The Bombay High Court’s landmark ruling in favour of Vodafone India Services (VISPL) will likely set free around 26 other companies including Shell India, HSBC Securities and five Essar Group companies (see box) who have similar transfer pricing disputes with the taxman in connection with shares sold by them, mostly to their global parents.
The court ruled on Friday that transferring the shares did not lead to any income, so the question o`f imposing a tax did not arise. Some of these cases have been ‘listed for direction’ by the HC after Diwali — since the court has given a ruling on the principle that share premiums cannot be added to income, tax experts expect other rulings to be similar.
In its 53 page order, the HC said, “It is well settled position in law that a charge to tax must be found specifically mentioned in the Act. In the absence of there being a charging Section in Chapter X of the Income Tax Act, it is not possible to read a charging provision into Chapter X of the Act... In the present facts, issue of shares at a premium by the Petitioner to its non-resident holding company does not give rise to any income from an admitted International Transaction.”
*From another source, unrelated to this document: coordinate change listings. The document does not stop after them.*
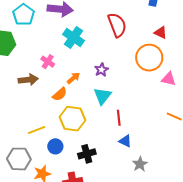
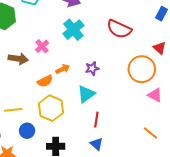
red semicircle: (117, 25) -> (119, 29), turned 120

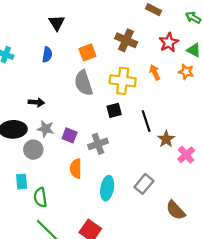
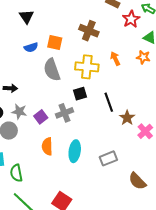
red star: (169, 42) -> (131, 19), moved
orange square: (87, 52) -> (55, 42), turned 35
blue semicircle: (47, 55) -> (31, 47), moved, turned 64
purple square: (70, 135) -> (41, 117), turned 32
gray cross: (98, 144) -> (65, 113), moved
gray rectangle: (144, 184) -> (108, 158), turned 30
cyan ellipse: (107, 188) -> (75, 151), moved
“Vodafone has maintained consistently...that this transaction was not taxable. We welcome the decision today in the Bombay High Court,” a Vodafone Plc statement said, after the court ruling. Vodafone had earlier lost this case in the tax department’s Dispute Resolution Panel.
It is not certain if the government will appeal the case till the Supreme Court, though that has been the norm so far.
Mukesh Butani, managing partner, BMR Legal, observed that the high court had concluded the “share issuance does not give rise to any income arising and, hence, there can be no question of an adjustment”. Butani added that the judgment lent clarity to the vexed question of applicability of the transfer pricing law to share issuance.
In the Vodafone case, the taxman had added R3,200 crore to VISPL’s income, arguing that it had undervalued the shares it had sold to a Vodafone subsidiary in Mauritius — had the taxman won, VISPL would have had to pay a tax of around R1,000 crore. While VISPL received R246.38 crore for the shares in FY10, the taxman valued the shares at R53,775 each. VISPL had issued shares at a premium of R8,509 per share.
In the case of Shell India, which sold 87 crore shares at R10 to Shell Gas BV in March 2009, the taxman added R15,220 crore more to Shell India’s income; in a separate transfer pricing order the next year, R1,900 crore was added as interest on the income that Shell India would have earned had Shell BV paid the former the R15,220 crore extra. Taken together, this would have meant a tax outgo of around R5,000 crore from Shell India.
Though the original Vodafone tax demand was based on a retrospective amendment to the law in 2012, the court did not rule on the validity of the law since the company did not challenge this. After Section 92(1) of the Income Tax Act was amended, the taxman said the share sales came under its ambit. The court, however, ruled that even after amendment of Section 92(1), the premiums companies earned on share transfers could not be construed to be part of their ordinary income.
If all other cases go the Vodafone way, this means foreign firms will be free to infuse capital into local firms or subsidiaries without fear of the taxman questioning the valuation of the transaction. When the taxman had slapped a R15,200-crore transfer pricing adjustment on Shell India, its chairperson had said this was in effect a tax on FDI. If other judgments go the Vodafone way, and the government doesn’t challenge them in the apex court, this tax on FDI will be a thing of the past.
Tax experts welcomed the Bombay HC's order. Girish Vanvari, co-head of tax at KPMG in India, said it had resolved the row arising from view of the revenue authorities that capital infusion through transfer pricing provisions should be taxed. “The HC has stated that the shares issued at premium does not give rise to income and that absent income, there is no ‘international transaction’ to trigger transfer pricing provisions,” Vanvari said.
The view was echoed by Vijay Iyer, partner and national leader, transfer pricing, EY: “This is a huge relief for foreign investors who were being burdened with unnecessary transfer pricing controversy, litigation costs and compliance burden for bringing in foreign direct investment. The position of the revenue authorities seemed unsustainable from the outset but it caused a lot of stress to foreign investors.”
According to SP Singh, senior director, Deloitte Haskins & Sells, “The order appears in line with the tax law as well as economics as there is no specific provision which would enable tax authorities to tax infusion of shares as income in the hands of an Indian subsidiary on account of difference in valuation. Further, it is a common understanding that infusion of share is an act of investment and is in nature of ‘capital’ and not ‘income’. The government must consider all aspects before going in appeal before the Supreme Court and ensure certainty to taxpayers.”